- Task instructions -
Every line in the records below that holds the word "each" is to be copied.

═══ Data for this exercise

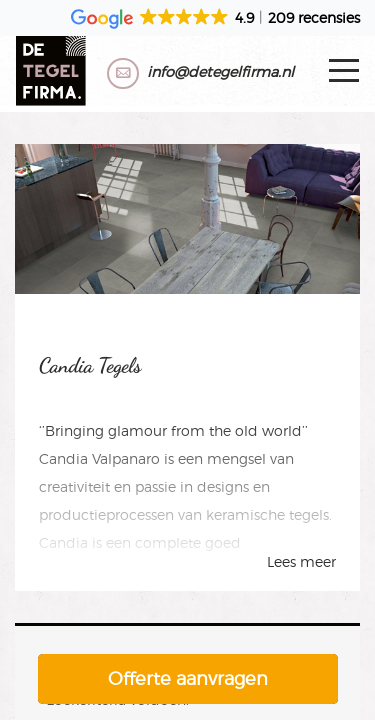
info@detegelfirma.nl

══════
═══ Data for this exercise

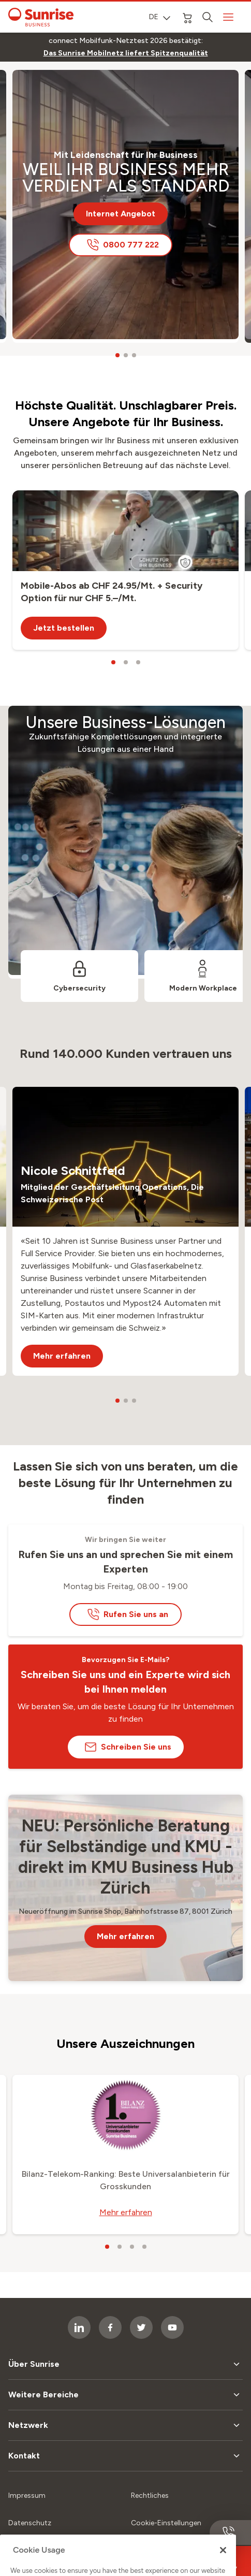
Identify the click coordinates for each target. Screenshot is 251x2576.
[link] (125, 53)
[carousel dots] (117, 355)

══════
═══ Data for this exercise

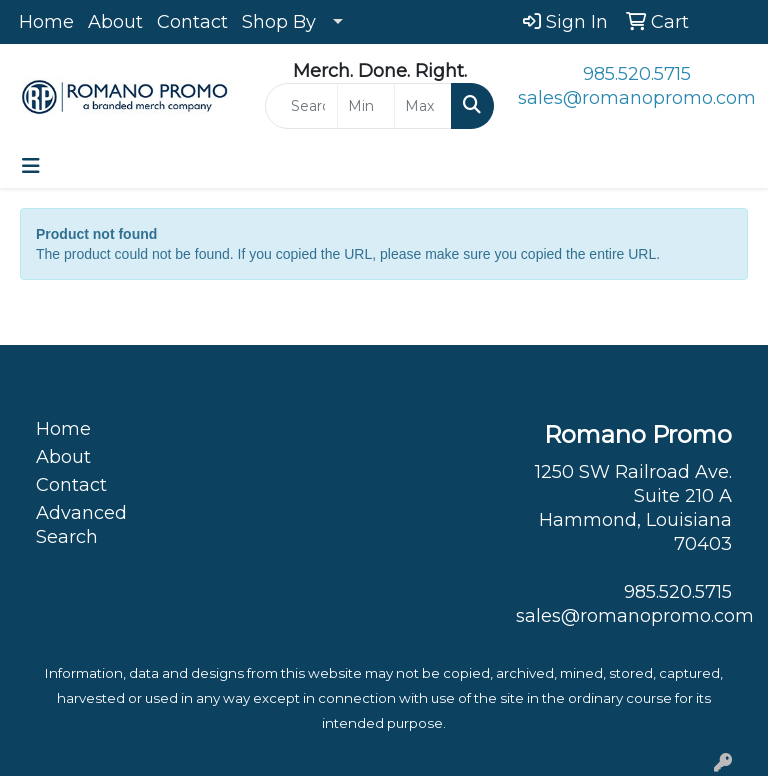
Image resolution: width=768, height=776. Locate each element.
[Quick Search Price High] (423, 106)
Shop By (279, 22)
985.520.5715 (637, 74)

══════

- Finished task -
Identify the click coordinates for each target. Screenshot is 251x2576.
Image resolution: width=768, height=776. Locate each element.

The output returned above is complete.